[Instructions to follow]: Reproduce all the data verbatim.

[Given information]:
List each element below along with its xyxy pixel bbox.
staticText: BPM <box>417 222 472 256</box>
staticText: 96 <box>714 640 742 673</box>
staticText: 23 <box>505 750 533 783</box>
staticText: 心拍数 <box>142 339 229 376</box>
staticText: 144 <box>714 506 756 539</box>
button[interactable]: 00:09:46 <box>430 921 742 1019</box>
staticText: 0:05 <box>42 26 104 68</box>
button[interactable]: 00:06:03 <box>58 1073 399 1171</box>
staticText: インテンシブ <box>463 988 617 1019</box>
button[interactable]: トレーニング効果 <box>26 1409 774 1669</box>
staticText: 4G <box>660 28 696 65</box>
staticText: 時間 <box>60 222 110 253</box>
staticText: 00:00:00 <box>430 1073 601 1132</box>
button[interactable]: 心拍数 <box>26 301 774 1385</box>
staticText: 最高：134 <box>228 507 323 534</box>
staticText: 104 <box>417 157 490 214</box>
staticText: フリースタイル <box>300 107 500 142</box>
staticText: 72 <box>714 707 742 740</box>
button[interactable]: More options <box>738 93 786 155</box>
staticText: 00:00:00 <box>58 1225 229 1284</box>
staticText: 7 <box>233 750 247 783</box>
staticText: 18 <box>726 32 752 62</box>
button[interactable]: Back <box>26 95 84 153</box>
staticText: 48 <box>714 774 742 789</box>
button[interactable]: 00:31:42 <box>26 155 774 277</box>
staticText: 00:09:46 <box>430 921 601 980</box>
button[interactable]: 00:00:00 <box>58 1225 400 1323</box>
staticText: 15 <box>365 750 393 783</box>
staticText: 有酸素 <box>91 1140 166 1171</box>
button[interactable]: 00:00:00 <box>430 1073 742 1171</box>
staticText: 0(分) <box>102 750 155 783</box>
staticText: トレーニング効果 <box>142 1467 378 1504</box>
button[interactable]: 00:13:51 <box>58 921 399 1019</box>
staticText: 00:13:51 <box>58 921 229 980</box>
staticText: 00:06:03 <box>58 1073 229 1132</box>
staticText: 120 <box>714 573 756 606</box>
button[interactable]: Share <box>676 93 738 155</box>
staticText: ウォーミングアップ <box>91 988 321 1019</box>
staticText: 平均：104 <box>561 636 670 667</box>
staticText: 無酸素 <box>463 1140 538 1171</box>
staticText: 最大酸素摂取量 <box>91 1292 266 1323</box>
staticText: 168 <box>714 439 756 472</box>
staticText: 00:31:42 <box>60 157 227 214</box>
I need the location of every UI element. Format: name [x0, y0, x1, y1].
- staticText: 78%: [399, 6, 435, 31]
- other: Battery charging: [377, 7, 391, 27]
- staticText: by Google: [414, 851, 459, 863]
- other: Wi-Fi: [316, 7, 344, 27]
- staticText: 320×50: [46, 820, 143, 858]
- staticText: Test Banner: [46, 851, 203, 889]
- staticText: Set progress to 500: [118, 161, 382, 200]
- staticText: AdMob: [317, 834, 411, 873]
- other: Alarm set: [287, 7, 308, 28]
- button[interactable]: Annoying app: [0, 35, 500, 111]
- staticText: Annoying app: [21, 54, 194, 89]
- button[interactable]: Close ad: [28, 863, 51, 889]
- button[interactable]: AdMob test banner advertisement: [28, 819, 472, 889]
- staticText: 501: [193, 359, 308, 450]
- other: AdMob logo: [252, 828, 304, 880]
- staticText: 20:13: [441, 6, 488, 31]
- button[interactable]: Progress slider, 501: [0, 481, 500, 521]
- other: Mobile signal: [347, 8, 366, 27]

[Exercise output]:
List each element below along with its xyxy pixel bbox.
staticText: BPM <box>417 222 472 256</box>
staticText: 96 <box>714 640 742 673</box>
staticText: 23 <box>505 750 533 783</box>
staticText: 心拍数 <box>142 339 229 376</box>
staticText: 144 <box>714 506 756 539</box>
button[interactable]: 00:09:46 <box>430 921 742 1019</box>
staticText: 0:05 <box>42 26 104 68</box>
button[interactable]: 00:06:03 <box>58 1073 399 1171</box>
staticText: インテンシブ <box>463 988 617 1019</box>
button[interactable]: トレーニング効果 <box>26 1409 774 1669</box>
staticText: 4G <box>660 28 696 65</box>
staticText: 時間 <box>60 222 110 253</box>
staticText: 00:00:00 <box>430 1073 601 1132</box>
button[interactable]: 心拍数 <box>26 301 774 1385</box>
staticText: 最高：134 <box>228 507 323 534</box>
staticText: 104 <box>417 157 490 214</box>
staticText: フリースタイル <box>300 107 500 142</box>
staticText: 72 <box>714 707 742 740</box>
button[interactable]: More options <box>738 93 786 155</box>
staticText: 00:00:00 <box>58 1225 229 1284</box>
staticText: 7 <box>233 750 247 783</box>
staticText: 18 <box>726 32 752 62</box>
button[interactable]: Back <box>26 95 84 153</box>
staticText: 48 <box>714 774 742 789</box>
button[interactable]: 00:31:42 <box>26 155 774 277</box>
staticText: 00:09:46 <box>430 921 601 980</box>
button[interactable]: 00:00:00 <box>58 1225 400 1323</box>
staticText: 15 <box>365 750 393 783</box>
staticText: 有酸素 <box>91 1140 166 1171</box>
button[interactable]: 00:00:00 <box>430 1073 742 1171</box>
staticText: 0(分) <box>102 750 155 783</box>
staticText: トレーニング効果 <box>142 1467 378 1504</box>
button[interactable]: 00:13:51 <box>58 921 399 1019</box>
staticText: 00:13:51 <box>58 921 229 980</box>
staticText: 00:06:03 <box>58 1073 229 1132</box>
staticText: 120 <box>714 573 756 606</box>
button[interactable]: Share <box>676 93 738 155</box>
staticText: ウォーミングアップ <box>91 988 321 1019</box>
staticText: 平均：104 <box>561 636 670 667</box>
staticText: 無酸素 <box>463 1140 538 1171</box>
staticText: 最大酸素摂取量 <box>91 1292 266 1323</box>
staticText: 168 <box>714 439 756 472</box>
staticText: 00:31:42 <box>60 157 227 214</box>
I need the location of every UI element. Format: name [x0, y0, x1, y1].
- staticText: 78%: [399, 6, 435, 31]
- other: Battery charging: [377, 7, 391, 27]
- staticText: by Google: [414, 851, 459, 863]
- other: Wi-Fi: [316, 7, 344, 27]
- staticText: 320×50: [46, 820, 143, 858]
- staticText: Test Banner: [46, 851, 203, 889]
- staticText: Set progress to 500: [118, 161, 382, 200]
- staticText: AdMob: [317, 834, 411, 873]
- other: Alarm set: [287, 7, 308, 28]
- button[interactable]: Annoying app: [0, 35, 500, 111]
- staticText: Annoying app: [21, 54, 194, 89]
- button[interactable]: Close ad: [28, 863, 51, 889]
- button[interactable]: AdMob test banner advertisement: [28, 819, 472, 889]
- staticText: 501: [193, 359, 308, 450]
- other: AdMob logo: [252, 828, 304, 880]
- staticText: 20:13: [441, 6, 488, 31]
- button[interactable]: Progress slider, 501: [0, 481, 500, 521]
- other: Mobile signal: [347, 8, 366, 27]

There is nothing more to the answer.